File size: 10,442 Bytes

3c5114a

"""
HuggingFace Inference Endpoint handler for Kurdish/Persian Whisper ASR.

Accepts audio (binary, base64, or filepath) and returns transcribed text.
Default model: whisper-largev3 full fine-tune.
"""

import base64
import gc
import io
import logging
from pathlib import Path

import numpy as np
import torch
import torchaudio
from transformers import WhisperForConditionalGeneration, WhisperProcessor

log = logging.getLogger(__name__)

SAMPLE_RATE = 16_000
CHUNK_SECONDS = 30
CHUNK_SAMPLES = CHUNK_SECONDS * SAMPLE_RATE

MODELS = {
    "small": Path(__file__).parent / "models" / "whisper-small-peft-kurdish-on-persian-converted",
    "full": Path(__file__).parent / "models" / "whisper-largev3-on-persian-centralkurdish-full",
}

DEFAULT_MODEL = "full"


# ---------------------------------------------------------------------------
# Audio helpers
# ---------------------------------------------------------------------------

def _audio_bytes_to_numpy(raw: bytes) -> np.ndarray:
    """Convert raw audio bytes to float32 mono 16 kHz numpy array.

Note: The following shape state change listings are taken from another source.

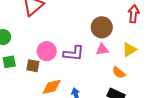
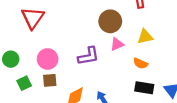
yellow triangle: (129, 50) -> (145, 37), turned 35
pink circle: (47, 51) -> (48, 59), moved

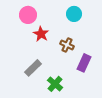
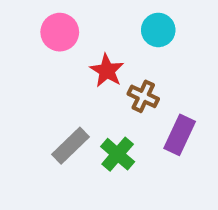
red star: (41, 34) -> (107, 71), moved
green cross: (55, 84) -> (118, 154), moved

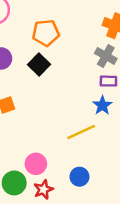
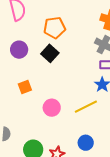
pink circle: (36, 164) -> (52, 108), moved

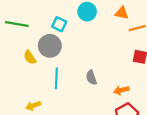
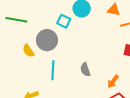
cyan square: (59, 24) -> (64, 21), moved
orange arrow: (121, 90) -> (113, 81), turned -40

    Uses torchaudio (in-memory) instead of shelling out to ffmpeg.
    """
    buf = io.BytesIO(raw)
    waveform, sr = torchaudio.load(buf)  # (channels, samples)

    # Mix to mono.
    if waveform.shape[0] > 1:
        waveform = waveform.mean(dim=0, keepdim=True)

    # Resample if needed.
    if sr != SAMPLE_RATE:
        waveform = torchaudio.functional.resample(waveform, sr, SAMPLE_RATE)

    return waveform.squeeze(0).numpy()


def _chunk(audio: np.ndarray) -> list[np.ndarray]:
    if len(audio) <= CHUNK_SAMPLES:
        return [audio]
    return [audio[i : i + CHUNK_SAMPLES] for i in range(0, len(audio), CHUNK_SAMPLES)]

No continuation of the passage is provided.